What you are asked to do:
An exact copy of all the data is the required output.

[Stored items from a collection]
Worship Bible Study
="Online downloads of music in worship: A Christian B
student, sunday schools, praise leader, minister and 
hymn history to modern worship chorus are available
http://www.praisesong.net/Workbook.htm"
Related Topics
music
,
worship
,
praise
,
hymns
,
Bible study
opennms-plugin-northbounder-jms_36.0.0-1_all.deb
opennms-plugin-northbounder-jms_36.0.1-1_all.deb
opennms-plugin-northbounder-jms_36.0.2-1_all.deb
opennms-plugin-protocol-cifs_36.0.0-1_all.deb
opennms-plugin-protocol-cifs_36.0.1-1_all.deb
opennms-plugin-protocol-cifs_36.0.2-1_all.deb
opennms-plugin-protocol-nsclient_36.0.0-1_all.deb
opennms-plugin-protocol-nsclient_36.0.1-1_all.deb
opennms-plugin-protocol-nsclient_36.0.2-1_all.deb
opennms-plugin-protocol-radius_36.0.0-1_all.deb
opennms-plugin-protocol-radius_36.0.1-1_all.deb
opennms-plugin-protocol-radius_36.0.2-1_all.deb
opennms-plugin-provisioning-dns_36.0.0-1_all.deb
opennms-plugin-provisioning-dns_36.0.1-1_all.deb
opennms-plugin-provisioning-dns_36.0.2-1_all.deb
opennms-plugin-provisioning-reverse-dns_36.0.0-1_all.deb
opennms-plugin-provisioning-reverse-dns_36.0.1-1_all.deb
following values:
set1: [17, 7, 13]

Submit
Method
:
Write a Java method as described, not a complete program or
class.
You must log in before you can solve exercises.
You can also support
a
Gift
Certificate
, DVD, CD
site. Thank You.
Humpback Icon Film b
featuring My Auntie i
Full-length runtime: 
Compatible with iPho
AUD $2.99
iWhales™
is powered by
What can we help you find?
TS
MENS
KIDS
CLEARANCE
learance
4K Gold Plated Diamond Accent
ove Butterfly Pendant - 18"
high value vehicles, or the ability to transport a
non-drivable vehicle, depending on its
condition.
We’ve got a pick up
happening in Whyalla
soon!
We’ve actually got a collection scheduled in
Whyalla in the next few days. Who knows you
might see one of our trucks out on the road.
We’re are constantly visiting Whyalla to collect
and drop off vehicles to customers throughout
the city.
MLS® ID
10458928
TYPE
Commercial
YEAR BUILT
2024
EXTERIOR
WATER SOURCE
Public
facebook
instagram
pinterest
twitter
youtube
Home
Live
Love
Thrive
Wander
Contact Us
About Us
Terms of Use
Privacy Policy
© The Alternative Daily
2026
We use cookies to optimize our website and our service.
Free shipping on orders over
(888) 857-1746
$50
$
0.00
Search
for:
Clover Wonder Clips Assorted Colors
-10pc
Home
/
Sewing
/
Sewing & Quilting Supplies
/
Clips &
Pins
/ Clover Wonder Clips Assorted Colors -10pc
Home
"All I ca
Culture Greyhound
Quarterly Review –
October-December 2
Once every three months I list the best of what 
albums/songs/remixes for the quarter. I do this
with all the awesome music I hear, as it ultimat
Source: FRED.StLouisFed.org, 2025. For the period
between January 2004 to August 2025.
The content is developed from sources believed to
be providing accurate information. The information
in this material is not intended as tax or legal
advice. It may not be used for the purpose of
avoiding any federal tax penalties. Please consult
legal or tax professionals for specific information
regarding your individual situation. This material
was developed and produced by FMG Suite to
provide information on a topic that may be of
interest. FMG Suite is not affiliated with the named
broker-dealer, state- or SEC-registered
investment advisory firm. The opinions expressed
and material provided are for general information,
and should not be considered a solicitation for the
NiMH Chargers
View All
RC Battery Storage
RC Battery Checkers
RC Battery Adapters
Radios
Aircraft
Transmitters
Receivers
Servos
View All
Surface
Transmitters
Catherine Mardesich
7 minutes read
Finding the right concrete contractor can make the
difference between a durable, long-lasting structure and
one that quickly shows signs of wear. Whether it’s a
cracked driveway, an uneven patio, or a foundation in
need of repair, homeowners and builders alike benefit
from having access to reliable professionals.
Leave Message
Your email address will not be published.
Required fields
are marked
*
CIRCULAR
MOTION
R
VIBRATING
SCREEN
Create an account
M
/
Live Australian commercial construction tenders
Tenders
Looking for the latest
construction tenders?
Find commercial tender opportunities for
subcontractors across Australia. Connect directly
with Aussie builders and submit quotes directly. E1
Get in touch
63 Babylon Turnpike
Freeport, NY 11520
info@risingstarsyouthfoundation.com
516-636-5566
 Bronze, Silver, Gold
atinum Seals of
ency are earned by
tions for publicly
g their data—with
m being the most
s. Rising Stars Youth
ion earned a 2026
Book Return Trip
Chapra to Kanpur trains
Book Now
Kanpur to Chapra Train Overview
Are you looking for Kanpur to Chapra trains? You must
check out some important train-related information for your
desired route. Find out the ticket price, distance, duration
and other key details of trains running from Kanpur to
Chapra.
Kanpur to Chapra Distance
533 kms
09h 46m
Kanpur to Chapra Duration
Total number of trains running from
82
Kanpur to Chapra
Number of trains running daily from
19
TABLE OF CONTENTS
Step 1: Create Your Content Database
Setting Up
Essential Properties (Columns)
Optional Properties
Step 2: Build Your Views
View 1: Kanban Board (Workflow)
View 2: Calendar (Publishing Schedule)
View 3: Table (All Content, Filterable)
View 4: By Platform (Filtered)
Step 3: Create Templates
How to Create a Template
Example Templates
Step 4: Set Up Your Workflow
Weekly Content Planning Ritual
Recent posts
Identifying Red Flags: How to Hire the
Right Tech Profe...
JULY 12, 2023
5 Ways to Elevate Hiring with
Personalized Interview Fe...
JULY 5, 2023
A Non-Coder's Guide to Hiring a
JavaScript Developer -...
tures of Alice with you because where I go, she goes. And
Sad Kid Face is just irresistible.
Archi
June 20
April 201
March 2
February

Written solution:
Worship Bible Study
="Online downloads of music in worship: A Christian B
student, sunday schools, praise leader, minister and 
hymn history to modern worship chorus are available
http://www.praisesong.net/Workbook.htm"
Related Topics
music
,
worship
,
praise
,
hymns
,
Bible study
opennms-plugin-northbounder-jms_36.0.0-1_all.deb
opennms-plugin-northbounder-jms_36.0.1-1_all.deb
opennms-plugin-northbounder-jms_36.0.2-1_all.deb
opennms-plugin-protocol-cifs_36.0.0-1_all.deb
opennms-plugin-protocol-cifs_36.0.1-1_all.deb
opennms-plugin-protocol-cifs_36.0.2-1_all.deb
opennms-plugin-protocol-nsclient_36.0.0-1_all.deb
opennms-plugin-protocol-nsclient_36.0.1-1_all.deb
opennms-plugin-protocol-nsclient_36.0.2-1_all.deb
opennms-plugin-protocol-radius_36.0.0-1_all.deb
opennms-plugin-protocol-radius_36.0.1-1_all.deb
opennms-plugin-protocol-radius_36.0.2-1_all.deb
opennms-plugin-provisioning-dns_36.0.0-1_all.deb
opennms-plugin-provisioning-dns_36.0.1-1_all.deb
opennms-plugin-provisioning-dns_36.0.2-1_all.deb
opennms-plugin-provisioning-reverse-dns_36.0.0-1_all.deb
opennms-plugin-provisioning-reverse-dns_36.0.1-1_all.deb
following values:
set1: [17, 7, 13]

Submit
Method
:
Write a Java method as described, not a complete program or
class.
You must log in before you can solve exercises.
You can also support
a
Gift
Certificate
, DVD, CD
site. Thank You.
Humpback Icon Film b
featuring My Auntie i
Full-length runtime: 
Compatible with iPho
AUD $2.99
iWhales™
is powered by
What can we help you find?
TS
MENS
KIDS
CLEARANCE
learance
4K Gold Plated Diamond Accent
ove Butterfly Pendant - 18"
high value vehicles, or the ability to transport a
non-drivable vehicle, depending on its
condition.
We’ve got a pick up
happening in Whyalla
soon!
We’ve actually got a collection scheduled in
Whyalla in the next few days. Who knows you
might see one of our trucks out on the road.
We’re are constantly visiting Whyalla to collect
and drop off vehicles to customers throughout
the city.
MLS® ID
10458928
TYPE
Commercial
YEAR BUILT
2024
EXTERIOR
WATER SOURCE
Public
facebook
instagram
pinterest
twitter
youtube
Home
Live
Love
Thrive
Wander
Contact Us
About Us
Terms of Use
Privacy Policy
© The Alternative Daily
2026
We use cookies to optimize our website and our service.
Free shipping on orders over
(888) 857-1746
$50
$
0.00
Search
for:
Clover Wonder Clips Assorted Colors
-10pc
Home
/
Sewing
/
Sewing & Quilting Supplies
/
Clips &
Pins
/ Clover Wonder Clips Assorted Colors -10pc
Home
"All I ca
Culture Greyhound
Quarterly Review –
October-December 2
Once every three months I list the best of what 
albums/songs/remixes for the quarter. I do this
with all the awesome music I hear, as it ultimat
Source: FRED.StLouisFed.org, 2025. For the period
between January 2004 to August 2025.
The content is developed from sources believed to
be providing accurate information. The information
in this material is not intended as tax or legal
advice. It may not be used for the purpose of
avoiding any federal tax penalties. Please consult
legal or tax professionals for specific information
regarding your individual situation. This material
was developed and produced by FMG Suite to
provide information on a topic that may be of
interest. FMG Suite is not affiliated with the named
broker-dealer, state- or SEC-registered
investment advisory firm. The opinions expressed
and material provided are for general information,
and should not be considered a solicitation for the
NiMH Chargers
View All
RC Battery Storage
RC Battery Checkers
RC Battery Adapters
Radios
Aircraft
Transmitters
Receivers
Servos
View All
Surface
Transmitters
Catherine Mardesich
7 minutes read
Finding the right concrete contractor can make the
difference between a durable, long-lasting structure and
one that quickly shows signs of wear. Whether it’s a
cracked driveway, an uneven patio, or a foundation in
need of repair, homeowners and builders alike benefit
from having access to reliable professionals.
Leave Message
Your email address will not be published.
Required fields
are marked
*
CIRCULAR
MOTION
R
VIBRATING
SCREEN
Create an account
M
/
Live Australian commercial construction tenders
Tenders
Looking for the latest
construction tenders?
Find commercial tender opportunities for
subcontractors across Australia. Connect directly
with Aussie builders and submit quotes directly. E1
Get in touch
63 Babylon Turnpike
Freeport, NY 11520
info@risingstarsyouthfoundation.com
516-636-5566
 Bronze, Silver, Gold
atinum Seals of
ency are earned by
tions for publicly
g their data—with
m being the most
s. Rising Stars Youth
ion earned a 2026
Book Return Trip
Chapra to Kanpur trains
Book Now
Kanpur to Chapra Train Overview
Are you looking for Kanpur to Chapra trains? You must
check out some important train-related information for your
desired route. Find out the ticket price, distance, duration
and other key details of trains running from Kanpur to
Chapra.
Kanpur to Chapra Distance
533 kms
09h 46m
Kanpur to Chapra Duration
Total number of trains running from
82
Kanpur to Chapra
Number of trains running daily from
19
TABLE OF CONTENTS
Step 1: Create Your Content Database
Setting Up
Essential Properties (Columns)
Optional Properties
Step 2: Build Your Views
View 1: Kanban Board (Workflow)
View 2: Calendar (Publishing Schedule)
View 3: Table (All Content, Filterable)
View 4: By Platform (Filtered)
Step 3: Create Templates
How to Create a Template
Example Templates
Step 4: Set Up Your Workflow
Weekly Content Planning Ritual
Recent posts
Identifying Red Flags: How to Hire the
Right Tech Profe...
JULY 12, 2023
5 Ways to Elevate Hiring with
Personalized Interview Fe...
JULY 5, 2023
A Non-Coder's Guide to Hiring a
JavaScript Developer -...
tures of Alice with you because where I go, she goes. And
Sad Kid Face is just irresistible.
Archi
June 20
April 201
March 2
February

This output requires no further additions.